Glimcher said he’d fight for Banderas on the condition that he study at Berlitz for six hours a day for the next two months and also work with a Cuban English dialect coach.

“And he said he would; he wanted the role desperately. I came back, and--excuse me, Terry Semel, you had so much faith in me and I lied to you--Terry asked, ‘Does he speak English?’ And I said, ‘Perfectly.’ ”

Arne Glimcher will do almost anything to get what he loves. He’s forever falling in love. “Everything happens through relationships,” he says.

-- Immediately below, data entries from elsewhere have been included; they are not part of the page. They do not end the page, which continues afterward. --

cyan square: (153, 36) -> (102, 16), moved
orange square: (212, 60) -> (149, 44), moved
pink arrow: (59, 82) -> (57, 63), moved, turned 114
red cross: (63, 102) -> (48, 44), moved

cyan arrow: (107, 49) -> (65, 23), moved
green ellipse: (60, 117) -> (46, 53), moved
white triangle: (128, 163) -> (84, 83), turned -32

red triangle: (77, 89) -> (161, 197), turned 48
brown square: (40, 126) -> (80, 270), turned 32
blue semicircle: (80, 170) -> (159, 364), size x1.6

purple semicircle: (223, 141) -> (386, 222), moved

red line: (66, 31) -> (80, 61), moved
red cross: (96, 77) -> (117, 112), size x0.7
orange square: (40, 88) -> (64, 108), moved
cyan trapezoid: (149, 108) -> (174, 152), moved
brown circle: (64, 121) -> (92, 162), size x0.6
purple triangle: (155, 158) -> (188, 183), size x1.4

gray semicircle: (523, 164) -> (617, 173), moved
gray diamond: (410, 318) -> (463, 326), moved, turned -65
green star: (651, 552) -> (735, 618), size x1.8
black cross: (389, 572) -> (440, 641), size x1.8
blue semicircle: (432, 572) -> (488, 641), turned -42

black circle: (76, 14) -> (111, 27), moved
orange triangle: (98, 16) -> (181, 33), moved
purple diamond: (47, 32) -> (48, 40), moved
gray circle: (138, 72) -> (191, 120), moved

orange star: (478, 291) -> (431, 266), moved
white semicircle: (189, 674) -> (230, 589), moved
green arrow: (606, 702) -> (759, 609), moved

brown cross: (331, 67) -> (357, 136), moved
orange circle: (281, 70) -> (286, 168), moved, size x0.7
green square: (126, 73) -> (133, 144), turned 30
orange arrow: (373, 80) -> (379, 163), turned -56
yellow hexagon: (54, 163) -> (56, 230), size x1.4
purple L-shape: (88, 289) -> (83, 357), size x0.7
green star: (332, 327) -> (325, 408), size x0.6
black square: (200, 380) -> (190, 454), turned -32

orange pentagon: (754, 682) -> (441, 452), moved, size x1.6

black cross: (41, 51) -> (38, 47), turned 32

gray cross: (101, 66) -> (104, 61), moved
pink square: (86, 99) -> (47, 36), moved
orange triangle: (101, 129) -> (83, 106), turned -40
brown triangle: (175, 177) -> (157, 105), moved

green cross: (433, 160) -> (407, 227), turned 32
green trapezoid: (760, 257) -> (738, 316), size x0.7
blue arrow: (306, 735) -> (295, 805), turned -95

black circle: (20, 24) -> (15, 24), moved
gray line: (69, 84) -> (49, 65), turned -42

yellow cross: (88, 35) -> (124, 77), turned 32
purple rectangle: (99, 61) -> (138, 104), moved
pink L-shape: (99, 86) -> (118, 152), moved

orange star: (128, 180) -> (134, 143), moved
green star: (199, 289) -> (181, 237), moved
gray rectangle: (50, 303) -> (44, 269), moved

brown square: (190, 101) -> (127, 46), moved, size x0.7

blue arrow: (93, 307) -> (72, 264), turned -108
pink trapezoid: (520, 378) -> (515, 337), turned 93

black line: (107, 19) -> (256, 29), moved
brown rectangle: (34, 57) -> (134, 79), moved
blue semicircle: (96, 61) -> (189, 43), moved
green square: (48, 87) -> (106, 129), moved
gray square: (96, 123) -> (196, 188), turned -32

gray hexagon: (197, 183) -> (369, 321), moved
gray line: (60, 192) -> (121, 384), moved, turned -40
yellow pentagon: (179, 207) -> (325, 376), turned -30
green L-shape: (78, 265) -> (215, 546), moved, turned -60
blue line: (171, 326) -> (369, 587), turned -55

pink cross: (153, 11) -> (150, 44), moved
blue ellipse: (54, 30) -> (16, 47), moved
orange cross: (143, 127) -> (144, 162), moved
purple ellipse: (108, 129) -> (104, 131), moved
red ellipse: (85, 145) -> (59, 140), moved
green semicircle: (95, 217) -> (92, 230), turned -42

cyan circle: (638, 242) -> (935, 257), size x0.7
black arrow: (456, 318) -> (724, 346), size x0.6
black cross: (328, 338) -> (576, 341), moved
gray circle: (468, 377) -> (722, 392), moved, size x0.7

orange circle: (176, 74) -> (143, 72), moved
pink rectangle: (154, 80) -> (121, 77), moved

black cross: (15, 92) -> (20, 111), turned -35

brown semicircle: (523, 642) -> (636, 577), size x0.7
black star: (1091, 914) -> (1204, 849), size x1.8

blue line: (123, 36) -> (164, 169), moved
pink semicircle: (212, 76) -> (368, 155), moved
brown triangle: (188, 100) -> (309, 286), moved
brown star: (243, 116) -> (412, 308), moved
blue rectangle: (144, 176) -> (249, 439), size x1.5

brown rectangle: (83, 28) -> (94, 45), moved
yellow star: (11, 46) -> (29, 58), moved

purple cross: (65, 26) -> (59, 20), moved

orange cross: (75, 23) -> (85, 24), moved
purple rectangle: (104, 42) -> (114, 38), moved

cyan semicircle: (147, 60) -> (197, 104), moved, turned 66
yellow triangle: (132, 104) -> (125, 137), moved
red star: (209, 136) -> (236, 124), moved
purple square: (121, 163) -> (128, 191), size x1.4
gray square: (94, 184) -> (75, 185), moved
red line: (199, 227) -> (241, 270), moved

Sculptor Louise Nevelson swept into his life when he was 21 and she was 60, her chinchilla-lined paisley sweeping the floor, fabulously fake lashes sweeping her forehead. She was Russian, like his mother, a self-made masterpiece to rival her own sculpture. He coddled her, wrote a 1972 book about her, inducted her into the gallery--and promoted her as the greatest-living-woman-artist by the time she died at the age of 88 in 1988. When she couldn’t stop the Whitney Museum in 1967 from exhibiting “Mountain Woman,” an early work she hated, he helped Nevelson “rearrange” the show, carrying the sculpture across the room and, at her command, dropping and smashing it.

He was so fixated on becoming Willem de Kooning’s dealer that in 1989 he told a court-appointed lawyer, investigating whether the then-84-year-old painter was competent to handle his own affairs by reason of Alzheimer’s, that “the work currently being carried out in the studio . . . (is) among the best De Kooning work he had ever seen.”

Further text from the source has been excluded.